This is the easiest if you move forward with improvements.
Anonymous
Anonymous wrote:
Anonymous wrote:No matter how bad of condition a house is in, someone will buy it if it's priced right.
Don't do the renovations, just make it a clean sale and divide the proceeds, whatever they may be.


This. Honestly, sinking $20k or whatever it is into an estate sale house is a horrible idea. The housing market is s**t right now and you are all putting your money at risk. Don’t repair anything unless it’s dangerous and sell as-is. Be done with it.

There’s not an excuse for not responding to you, but I will say this. A LOT has changed in the last two weeks. People are scared. No way in hell would I fork over 5k of my savings for anything unnecessary right now when the economy is in the tank and no one knows when they might need money. I sort of can’t even believe you’re still expecting all of your siblings to move forward under these conditions.


This.

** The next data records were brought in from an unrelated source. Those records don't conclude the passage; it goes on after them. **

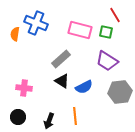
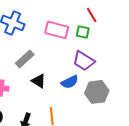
gray rectangle: (61, 59) -> (25, 59), moved
blue semicircle: (84, 87) -> (70, 82), moved

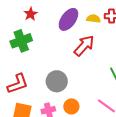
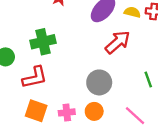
green cross: (21, 41) -> (43, 42), moved
gray circle: (57, 81) -> (99, 82), moved

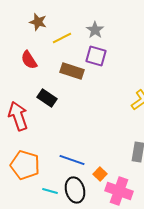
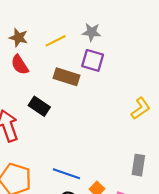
brown star: (38, 22) -> (19, 38), moved
gray star: (95, 30) -> (92, 32), turned -30

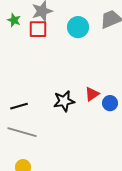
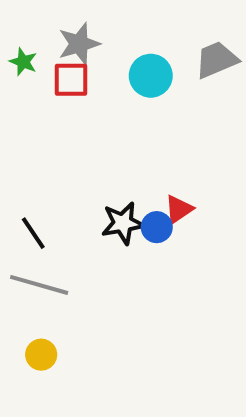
blue circle: (110, 103) -> (157, 227), moved
black line: (19, 106) -> (33, 233), turned 72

A lot has changed in 2 weeks.
Anonymous
OP, as the executor, you are allowed to spend money that the estate owns. Is there nothing there? No money in an estate bank account? Spending it on "maintenance" on the house is perfectly legit.

If I were your Brother, I'd be wary of handing over MY money ... and then maybe more.

Of course there are going to be differences in opinion about how much/if any needs to be done on the house to sell.
Anonymous
Since you are already under stress I'd serious consider paying the cancel clause on the contract, Sell house as is, divide the money and move on with your life.

I've never had remodeling that was not stressful.
Anonymous
Anonymous wrote:Long story short, last parent recently passed away and I’m the unlucky one who’s in charge of the family trust. We’re getting ready to sell the family home but because of its poor condition we all agreed in a family meeting to throw in $5,000. each towards doing cosmetic work on the house in order to sell it. As recently as 2 weeks ago this one sibling was still in agreement with this plan.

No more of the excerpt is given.